De tels travaux mettent en lumière les mécanismes d'emprunts génétiques qui permettent à un virus de gagner en transmissibilité, selon ces chercheurs.

La revue accompagne l'article d'un rapport d'une agence de bio-sécurité "non américaine" selon lequel les bénéfices d'une telle publication dépassent les risques liés à une utilisation malveillante. "Ne pas publier cette information ralentirait ou même bloquerait le développement de vaccins contre un virus qui a encore la capacité à muter naturellement vers une forme pandémique" explique le rapport. Ce qui met fin à toute controverse.

Censure ?

Une polémique s'était déclenchée fin 2011. Deux équipes de chercheurs, l'une américaine et l'autre néerlandaise, avaient alors annoncé avoir créé des mutations du virus H5N1, capables de se transmettre facilement entre mammifères et potentiellement entre êtres humains. Une première scientifique.

A la base, le virus H5N1 se transmet difficilement entre êtres humains. Et pour cause, il est essentiellement présent parmi la volaille d'élevage et les oiseaux sauvages. C'est pourquoi, bien que très dangereux pour l'homme, avec un taux de mortalité de 60%, il n'a fait que 350 morts depuis son apparition en 2003.

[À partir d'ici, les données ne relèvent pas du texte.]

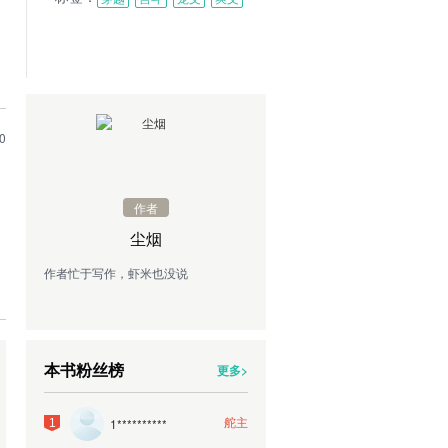
0
作者
尘烟
作者忙于写作，虾米也没说
本书粉丝榜
更多>
舵主
1**********
1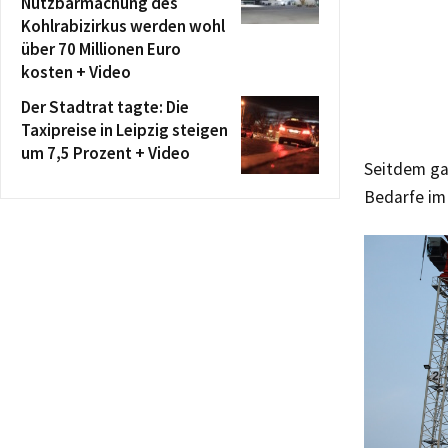
Nutzbarmachung des
Kohlrabizirkus werden wohl
über 70 Millionen Euro
kosten + Video
Der Stadtrat tagte: Die
Taxipreise in Leipzig steigen
um 7,5 Prozent + Video
Seitdem ga
Bedarfe im 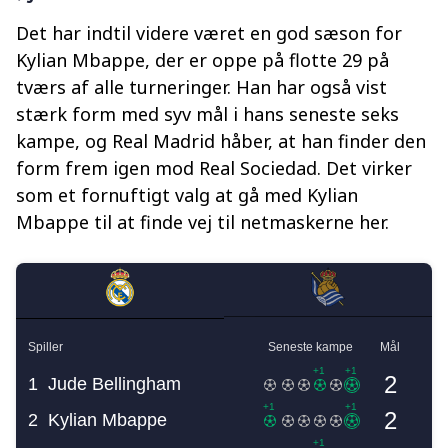
Det har indtil videre været en god sæson for
Kylian Mbappe, der er oppe på flotte 29 på
tværs af alle turneringer. Han har også vist
stærk form med syv mål i hans seneste seks
kampe, og Real Madrid håber, at han finder den
form frem igen mod Real Sociedad. Det virker
som et fornuftigt valg at gå med Kylian
Mbappe til at finde vej til netmaskerne her.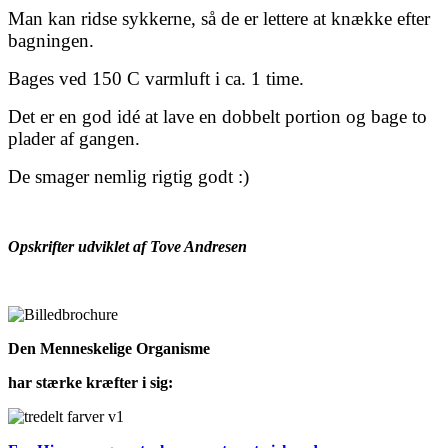
Man kan ridse sykkerne, så de er lettere at knække efter
bagningen.
Bages ved 150 C varmluft i ca. 1 time.
Det er en god idé at lave en dobbelt portion og bage to
plader af gangen.
De smager nemlig rigtig godt :)
Opskrifter udviklet af Tove Andresen
Den Menneskelige Organisme
har stærke kræfter i sig:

Le but de ces recherches, financées par les Instituts nationaux américains de la santé (NIH), était donc de comprendre si ce virus pouvait muter en une version capable de se transmettre facilement par voie aérienne entre humains.

Mais en novembre, le Bureau national américain de la science pour la biosécurité (NSABB) avait demandé à la revue américaine Science et à la revue britannique Nature de ne pas publier les résultats de ces travaux, évoquant le risque de bioterrorisme. Des scientifiques avaient alors qualifié cette décision de "censure".

En mars, après de nouvelles évaluations, le NSABB avait finalement autorisé la publication de ces études, estimant que "les données" ne semblaient pas "fournir d'informations qui permettraient une utilisation nuisible (...) au point de mettre en danger la santé publique ni la sécurité nationale".